Theologically, Jesus had to return to heaven in order for his earthly ministry to be complete. He couldn’t hang around for ever, appearing to his disciples. There was more work to do.
So let’s look for a moment at those important theological themes.
Firstly, Jesus ascends to continue his work on earth. Luke’s second book is about the acts of the risen Lord Jesus, which he goes on to do through his people via the Holy Spirit. Jesus doesn’t now go out of the picture. He is present with the apostles and the early Church to continue its mission.
Secondly, Jesus’ return to Heaven enables him to send the Holy Spirit. Jesus promises to send the Spirit, but only after he has gone away. You may recall in John’s Gospel as Jesus gives his final teachings before his arrest, that he said he will send another Counsellor ‘who will teach you all things and will remind you of everything I have said’ – he also says that it is for your good that I am going away. ‘Unless I go away , the Counsellor will not come to you. But if I go, I will send him to you’ says Jesus.
So Jesus’ mission continues through the disciples and the Holy Spirit.
Thirdly, the ascension brings about Jesus’ heavenly enthronement as King. As we say in the Creed, he ascended into heaven and sits at the right hand of God the Father Almighty. The book of Revelation speaks of Jesus reigning at God’s right hand, and the book of Philippians states ‘that at the name of Jesus every knee should bow, in heaven and on earth and under the earth, and every tongue confess that Jesus Christ is Lord’. Not something that would have been possible if Jesus hadn’t ascended.
A fourth point is that the ascension affirms the doctrine of the Trinity, as the Glorified Son takes his rightful place at God’s right hand, and sends the Holy Spirit to the earth. There’s a sense of homecoming, as the Father proudly receives Jesus back, having accomplished his mission.

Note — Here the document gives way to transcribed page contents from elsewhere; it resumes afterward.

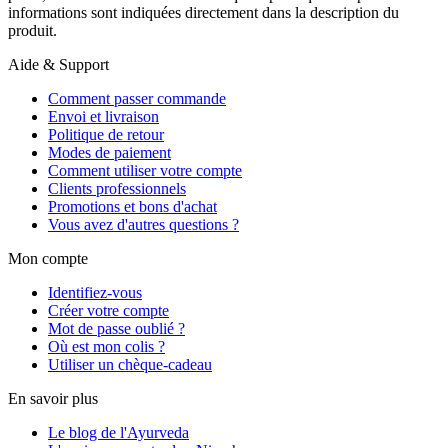
informations sont indiquées directement dans la description du
produit.
Aide & Support
Comment passer commande
Envoi et livraison
Politique de retour
Modes de paiement
Comment utiliser votre compte
Clients professionnels
Promotions et bons d'achat
Vous avez d'autres questions ?
Mon compte
Identifiez-vous
Créer votre compte
Mot de passe oublié ?
Où est mon colis ?
Utiliser un chèque-cadeau
En savoir plus
Le blog de l'Ayurveda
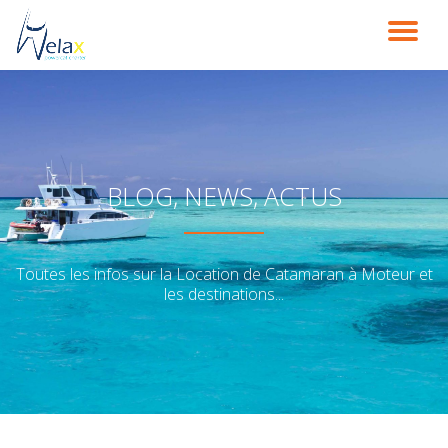
DÉ
Aller
au
LA
contenu
NA
BLOG, NEWS, ACTUS
Toutes les infos sur la Location de Catamaran à Moteur et
les destinations...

Jesus tells his disciples ‘I go to prepare a place for you so you might also be where I am’ - so Jesus’ bodily ascension prepares the way for us to ascend too, to take our place with God at some point in the future. I remember asking Rowan Williams’ wife Jane at Theological College, as one of my lecturers, how it worked that Jesus took humanity back into the Godhead, when it wasn’t there before. She politely dodged the question. But in the mystery of our faith, Jesus goes back into heaven also as a human, and so affirms the physical creation and a future physical resurrection.

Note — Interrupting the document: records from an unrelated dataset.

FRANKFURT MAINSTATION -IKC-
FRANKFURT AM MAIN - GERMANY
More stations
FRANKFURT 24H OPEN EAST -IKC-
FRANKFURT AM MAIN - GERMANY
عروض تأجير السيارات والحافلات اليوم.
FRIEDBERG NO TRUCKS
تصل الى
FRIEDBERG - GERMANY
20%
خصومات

Fifthly, Jesus ascends to heaven to become our mediator and High Priest. Limited on earth, he is not limited in heaven, and he intercedes for us, able to hear our prayers, able to respond to our needs. You will remember him telling us to pray for things in his name. Again, the ascension makes this possible.
And finally, as the ascended Lord he will one day return as King and Judge. To those early disciples this return of Christ was imminent, although as time went by, the Church became more established and earthed, as the urgency of the Second Coming receeded. But we are one day to expect him back, in the same way it says as he left – which has led to all sorts of End Time ideas as to how Jesus will return and what the signs of his return might be.
So although there are less of us gathered this evening than on Easter day, and although the Ascension may be something that is rather overlooked or downplayed by Christians, it is actually a cornerstone belief, as the earthly Jesus takes his place as the Cosmic Christ, ruling over all things, sending the Holy Spirit, interceding for us, preparing a place for us, promising one day to return, and completing that earthly journey that began at the incarnation and ends having saved the world. Amen.